The hydrochemical interaction between groundwater and lakewater influences the composition of water that percolates downward from the surficial aquifer system through the underlying intermediate confining unit and recharges the Upper Floridan aquifer along highlands in Florida. The ⁸⁷Sr/⁸⁶Sr ratio along with the stable isotopes, D, ¹⁸O, and ¹³C were used as tracers to study the interaction between groundwater, lakewater, and aquifer minerals near Lake Barco, a seepage lake in the mantled karst terrane of northern Florida. Upgradient from the lake, the ⁸⁷Sr/⁸⁶Sr ratio of groundwater decreases with depth (mean values of 0.71004, 0.70890, and 0.70852 for water from the surficial aquifer system, intermediate confining unit, and Upper Floridan aquifer, respectively), resulting from the interaction of dilute oxygenated recharge water with aquifer minerals that are less radiogenic with depth. The concentrations of Sr²⁺ generally increase with depth, and higher concentrations of Sr²⁺ in water from the Upper Floridan aquifer (20–35 μg/L), relative to water from the surficial aquifer system and the intermediate confining unit, result from the dissolution of Sr-bearing calcite and dolomite in the Eocene limestone. Dissolution of calcite [δ¹³C= −1.6permil(‰)] is also indicated by an enriched δ¹³C_DIC(-8.8 to -11.4 ‰) in water from the Upper Floridan aquifer, relative to the overlying hydrogeologic units (δ¹³C_DIC< -16‰).

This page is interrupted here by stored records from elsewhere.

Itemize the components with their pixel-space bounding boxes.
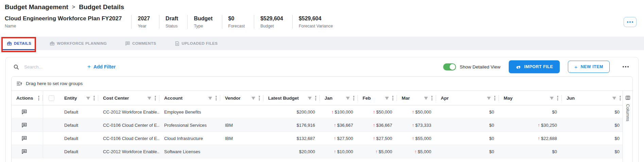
add-filter-button[interactable]: + Add Filter bbox=[85, 64, 118, 70]
column-header-actions[interactable]: Actions bbox=[12, 91, 43, 105]
cell-may[interactable]: ↑$30,250 bbox=[499, 119, 562, 131]
cell-apr[interactable]: $0 bbox=[436, 105, 499, 118]
cell-jun[interactable]: $0 bbox=[562, 105, 623, 118]
cell-account[interactable]: Employee Benefits bbox=[159, 105, 220, 118]
cell-mar[interactable]: ↑$50,000 bbox=[397, 105, 436, 118]
filter-icon[interactable] bbox=[251, 96, 256, 100]
cell-vendor[interactable] bbox=[220, 105, 263, 118]
header-more-button[interactable] bbox=[624, 17, 637, 27]
cell-cost_center[interactable]: CC-2012 Workforce Enable... bbox=[98, 105, 159, 118]
cell-mar[interactable]: ↑$55,000 bbox=[397, 132, 436, 145]
kebab-menu-icon[interactable] bbox=[620, 96, 621, 101]
kebab-menu-icon[interactable] bbox=[38, 96, 39, 101]
cell-entity[interactable]: Default bbox=[59, 145, 98, 158]
import-file-button[interactable]: IMPORT FILE bbox=[509, 60, 560, 73]
cell-latest_budget[interactable]: $20,000 bbox=[263, 145, 320, 158]
cell-actions[interactable] bbox=[12, 119, 43, 131]
cell-jun[interactable]: $0 bbox=[562, 145, 623, 158]
cell-select[interactable] bbox=[43, 105, 59, 118]
kebab-menu-icon[interactable] bbox=[353, 96, 354, 101]
cell-vendor[interactable]: IBM bbox=[220, 119, 263, 131]
cell-apr[interactable]: $0 bbox=[436, 145, 499, 158]
cell-select[interactable] bbox=[43, 132, 59, 145]
cell-cost_center[interactable]: CC-2012 Workforce Enable... bbox=[98, 145, 159, 158]
kebab-menu-icon[interactable] bbox=[557, 96, 558, 101]
filter-icon[interactable] bbox=[147, 96, 152, 100]
column-header-latest_budget[interactable]: Latest Budget bbox=[263, 91, 320, 105]
comment-button[interactable] bbox=[21, 108, 28, 116]
column-header-apr[interactable]: Apr bbox=[436, 91, 499, 105]
filter-icon[interactable] bbox=[487, 96, 491, 100]
cell-jan[interactable]: ↑$10,000 bbox=[320, 145, 358, 158]
filter-icon[interactable] bbox=[550, 96, 554, 100]
cell-apr[interactable]: $0 bbox=[436, 119, 499, 131]
cell-jun[interactable]: $0 bbox=[562, 119, 623, 131]
show-detailed-view-toggle[interactable] bbox=[443, 63, 456, 70]
cell-select[interactable] bbox=[43, 119, 59, 131]
filter-icon[interactable] bbox=[86, 96, 90, 100]
filter-icon[interactable] bbox=[424, 96, 428, 100]
kebab-menu-icon[interactable] bbox=[93, 96, 95, 101]
cell-vendor[interactable] bbox=[220, 145, 263, 158]
cell-entity[interactable]: Default bbox=[59, 105, 98, 118]
filter-icon[interactable] bbox=[208, 96, 212, 100]
cell-latest_budget[interactable]: $200,000 bbox=[263, 105, 320, 118]
cell-jan[interactable]: ↑$36,667 bbox=[320, 119, 358, 131]
toolbar-more-button[interactable] bbox=[621, 66, 631, 68]
kebab-menu-icon[interactable] bbox=[215, 96, 217, 101]
cell-feb[interactable]: ↑$50,000 bbox=[358, 105, 397, 118]
cell-feb[interactable]: ↑$27,500 bbox=[358, 132, 397, 145]
cell-mar[interactable]: ↑$73,333 bbox=[397, 119, 436, 131]
column-header-vendor[interactable]: Vendor bbox=[220, 91, 263, 105]
row-group-dropzone[interactable]: Drag here to set row groups bbox=[12, 77, 632, 91]
tab-workforce-planning[interactable]: WORKFORCE PLANNING bbox=[45, 37, 111, 50]
cell-latest_budget[interactable]: $132,687 bbox=[263, 132, 320, 145]
select-all-checkbox[interactable] bbox=[49, 95, 54, 101]
cell-jan[interactable]: ↑$27,500 bbox=[320, 132, 358, 145]
cell-actions[interactable] bbox=[12, 105, 43, 118]
kebab-menu-icon[interactable] bbox=[494, 96, 495, 101]
cell-jun[interactable]: $0 bbox=[562, 132, 623, 145]
comment-button[interactable] bbox=[21, 148, 28, 155]
cell-account[interactable]: Software Licenses bbox=[159, 145, 220, 158]
search-input[interactable] bbox=[23, 64, 76, 70]
kebab-menu-icon[interactable] bbox=[259, 96, 260, 101]
filter-icon[interactable] bbox=[612, 96, 616, 100]
cell-latest_budget[interactable]: $176,916 bbox=[263, 119, 320, 131]
cell-cost_center[interactable]: CC-0106 Cloud Center of E... bbox=[98, 132, 159, 145]
column-header-entity[interactable]: Entity bbox=[59, 91, 98, 105]
new-item-button[interactable]: + NEW ITEM bbox=[568, 61, 610, 73]
cell-jan[interactable]: ↑$100,000 bbox=[320, 105, 358, 118]
tab-details[interactable]: DETAILS bbox=[2, 37, 36, 50]
kebab-menu-icon[interactable] bbox=[392, 96, 394, 101]
filter-icon[interactable] bbox=[385, 96, 389, 100]
cell-account[interactable]: Cloud Infrastructure bbox=[159, 132, 220, 145]
cell-entity[interactable]: Default bbox=[59, 119, 98, 131]
column-header-jan[interactable]: Jan bbox=[320, 91, 358, 105]
cell-may[interactable]: $0 bbox=[499, 145, 562, 158]
cell-mar[interactable]: ↑$5,000 bbox=[397, 145, 436, 158]
cell-may[interactable]: $0 bbox=[499, 105, 562, 118]
cell-select[interactable] bbox=[43, 145, 59, 158]
column-header-may[interactable]: May bbox=[499, 91, 562, 105]
column-header-mar[interactable]: Mar bbox=[397, 91, 436, 105]
cell-account[interactable]: Professional Services bbox=[159, 119, 220, 131]
cell-may[interactable]: ↑$22,688 bbox=[499, 132, 562, 145]
filter-icon[interactable] bbox=[308, 96, 312, 100]
column-header-feb[interactable]: Feb bbox=[358, 91, 397, 105]
cell-entity[interactable]: Default bbox=[59, 132, 98, 145]
cell-vendor[interactable]: IBM bbox=[220, 132, 263, 145]
tab-uploaded-files[interactable]: UPLOADED FILES bbox=[170, 37, 223, 50]
comment-button[interactable] bbox=[21, 135, 28, 142]
cell-feb[interactable]: ↑$36,667 bbox=[358, 119, 397, 131]
cell-feb[interactable]: ↑$5,000 bbox=[358, 145, 397, 158]
cell-cost_center[interactable]: CC-0106 Cloud Center of E... bbox=[98, 119, 159, 131]
kebab-menu-icon[interactable] bbox=[155, 96, 156, 101]
column-header-cost_center[interactable]: Cost Center bbox=[98, 91, 159, 105]
column-header-jun[interactable]: Jun bbox=[562, 91, 623, 105]
cell-actions[interactable] bbox=[12, 132, 43, 145]
cell-actions[interactable] bbox=[12, 145, 43, 158]
kebab-menu-icon[interactable] bbox=[431, 96, 433, 101]
columns-panel-tab[interactable]: Columns bbox=[623, 91, 632, 162]
kebab-menu-icon[interactable] bbox=[315, 96, 316, 101]
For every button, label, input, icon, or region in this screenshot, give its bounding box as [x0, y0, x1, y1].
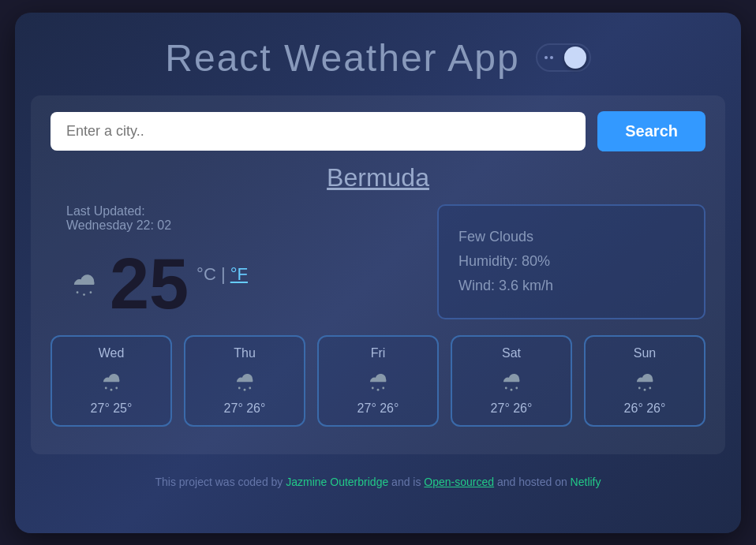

Groundwater downgradient from Lake Barco was enriched in¹⁸O and D relative to groundwater upgradient from the lake, indicating mixing of lakewater leakage and groundwater. Downgradient from the lake, the ⁸⁷Sr/⁸⁶Sr ratio of groundwater and aquifer material become less radiogenic and the Sr²⁺ concentrations generally increase with depth. However, Sr²⁺ concentrations are substantially less than in upgradient groundwaters at similar depths. The lower Sr²⁺concentrations result from the influence of anoxic lakewater leakage on the mobility of Sr²⁺ from clays. Based on results from mass-balance modeling, it is probable that cation exchange plays the dominant role in controlling the ⁸⁷Sr/⁸⁶Sr ratio of groundwater, both upgradient and downgradient from Lake Barco. Even though groundwater from the three distinct hydrogeologic units displays considerable variability in Sr concentration and isotopic composition, the dominant processes associated with the mixing of lakewater leakage with groundwater, as well as the effects of mineral-water interaction, can be ascertained by integrating the use of stable and radiogenic isotopic measurements of groundwater, lakewater, and aquifer minerals.